▶ Materials provided
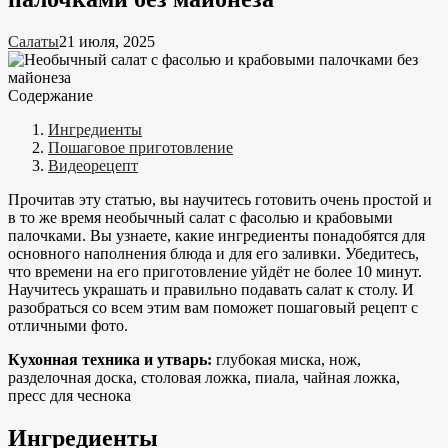
Салаты
21 июля, 2025
Содержание
Ингредиенты
Пошаговое приготовление
Видеорецепт
Прочитав эту статью, вы научитесь готовить очень простой и
в то же время необычный салат с фасолью и крабовыми
палочками. Вы узнаете, какие ингредиенты понадобятся для
основного наполнения блюда и для его заливки. Убедитесь,
что времени на его приготовление уйдёт не более 10 минут.
Научитесь украшать и правильно подавать салат к столу. И
разобраться со всем этим вам поможет пошаговый рецепт с
отличными фото.
Кухонная техника и утварь:
глубокая миска, нож,
разделочная доска, столовая ложка, пиала, чайная ложка,
пресс для чеснока
Ингредиенты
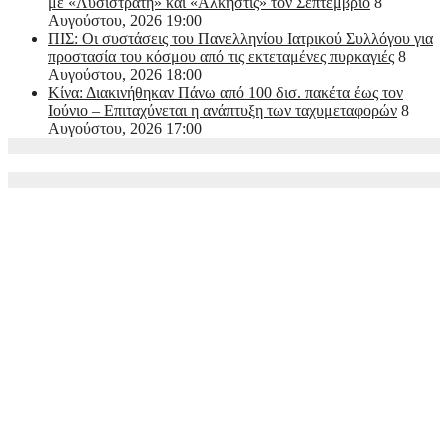
με «Λυσιστράτη» και «Άλκηστις» τον Σεπτέμβριο
8
Αυγούστου, 2026 19:00
ΠΙΣ: Οι συστάσεις του Πανελληνίου Ιατρικού Συλλόγου για
προστασία του κόσμου από τις εκτεταμένες πυρκαγιές
8
Αυγούστου, 2026 18:00
Κίνα: Διακινήθηκαν Πάνω από 100 δισ. πακέτα έως τον
Ιούνιο – Επιταχύνεται η ανάπτυξη των ταχυμεταφορών
8
Αυγούστου, 2026 17:00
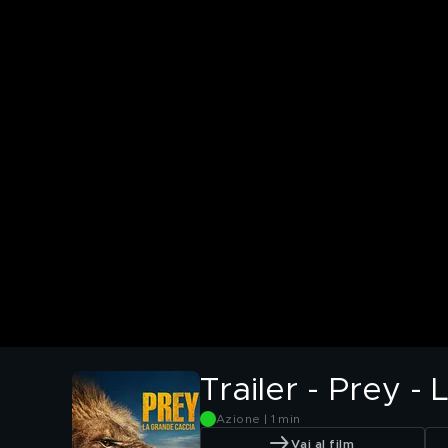
Trailer - Prey -
Azione | 1 min
Vai al film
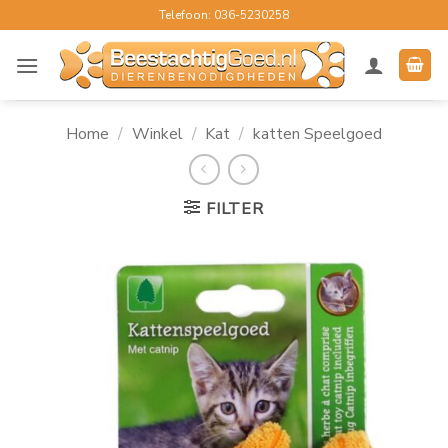
Ga
Telefoon: 036-5230258
naar
inhoud
Home
/
Winkel
/
Kat
/
katten Speelgoed
FILTER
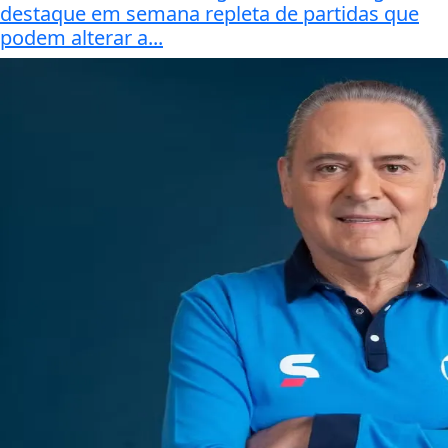
destaque em semana repleta de partidas que
podem alterar a...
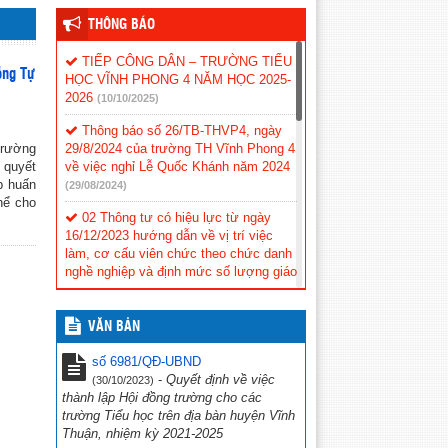
THÔNG BÁO
TIẾP CÔNG DÂN – TRƯỜNG TIỂU
ồng Tự
HỌC VĨNH PHONG 4 NĂM HỌC 2025-
2026
(10/10/2025)
Thông báo số 26/TB-THVP4, ngày
trường
29/8/2024 của trường TH Vĩnh Phong 4
 quyết
về việc nghỉ Lễ Quốc Khánh năm 2024
p huấn
(29/08/2024)
hể cho
02 Thông tư có hiệu lực từ ngày
16/12/2023 hướng dẫn về vị trí việc
làm, cơ cấu viên chức theo chức danh
nghề nghiệp và định mức số lượng giáo
viên công lập.
(16/11/2023)
CV số 388/SCT-QLCN Kiên Giang,
VĂN BẢN
ngày 20 tháng 3 năm 2023 v/v phối hợp
tổ chức các hoạt động tuyên truyền,
số 6981/QĐ-UBND
hưởng ứng Chiến dịch Giờ Trái đất
-
Quyết định về việc
(30/10/2023)
năm 2023
(23/03/2023)
thành lập Hội đồng trường cho các
trường Tiểu học trên địa bàn huyện Vĩnh
Hội thi tìm hiểu “Cuộc đời và sự
Thuận, nhiệm kỳ 2021-2025
nghiệp cách mạng cố Thủ tướng Chính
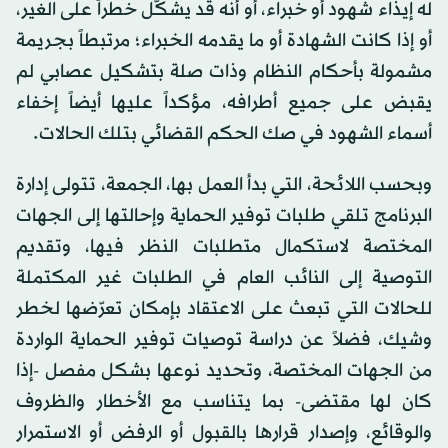
له إيذاء شهود أو خبراء، أو أنه قد يشكّل خطراً على الغير،
أو إذا كانت الشهادة أو ما يقدمه الخبراء؛ مرتبطاً بجريمة
مشمولة بأحكام النظام وذات صلة بتشكيل عصابي لم
يقبض على جميع أطرافه، مؤكداً عليها أيضاً إخفاء
أسماء الشهود في صك الحكم القضائي بتلك الحالات.
وبحسب اللائحة، التي بدأ العمل بها، الجمعة، تتولى إدارة
البرنامج تلقي طلبات توفير الحماية وإحالتها إلى الجهات
المختصة لاستكمال متطلبات النظر فيها، وتقديم
التوصية إلى النائب العام في الطلبات غير المكتملة
للحالات التي تبعث على الاعتقاد بإمكان تعرّضها لخطر
وشيك، فضلاً عن دراسة توصيات توفير الحماية الواردة
من الجهات المختصة، وتحديد نوعها بشكل مفصل -إذا
كان لها مقتضى- بما يتناسب مع الأخطار والظروف
والوقائع، وإصدار قرارها بالقبول أو الرفض أو الاستمرار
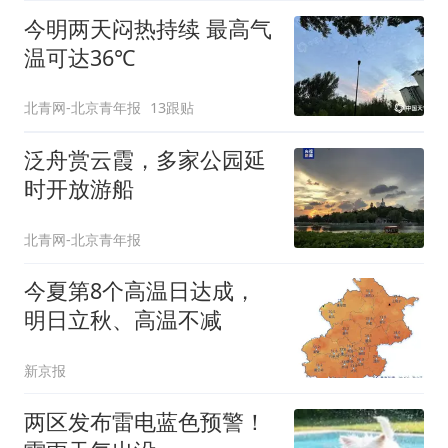
今明两天闷热持续 最高气
温可达36℃
北青网-北京青年报
13跟贴
泛舟赏云霞，多家公园延
时开放游船
北青网-北京青年报
今夏第8个高温日达成，
明日立秋、高温不减
新京报
两区发布雷电蓝色预警！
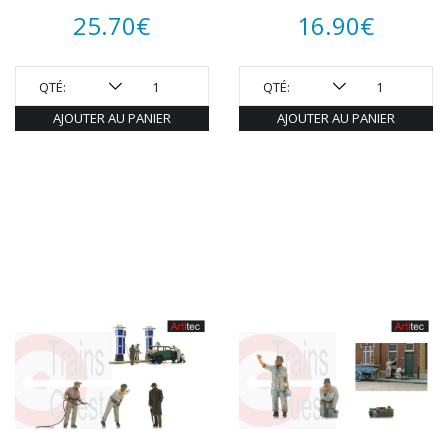
25.70
€
16.90
€
QTÉ:
QTÉ:
AJOUTER AU PANIER
AJOUTER AU PANIER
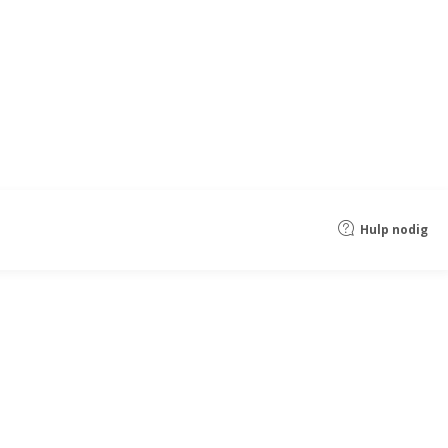
Hulp nodig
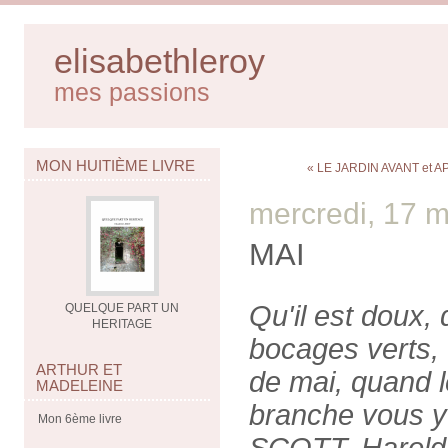
elisabethleroy
mes passions
MON HUITIÈME LIVRE
« LE JARDIN AVANT et A
mercredi, 17 
MAI
Qu'il est doux, d
QUELQUE PART UN
HERITAGE
bocages verts, 
ARTHUR ET
de mai, quand l
MADELEINE
branche vous y 
Mon 6ème livre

▶ Assignment
Copy exactly, and only, the lines from the one containing "JARDIN AVANT et A" through the last line of the listing.

▶ Task output
« LE JARDIN AVANT et A
mercredi, 17 
MAI
Qu'il est doux, d
QUELQUE PART UN
HERITAGE
bocages verts, 
ARTHUR ET
de mai, quand l
MADELEINE
branche vous y 
Mon 6ème livre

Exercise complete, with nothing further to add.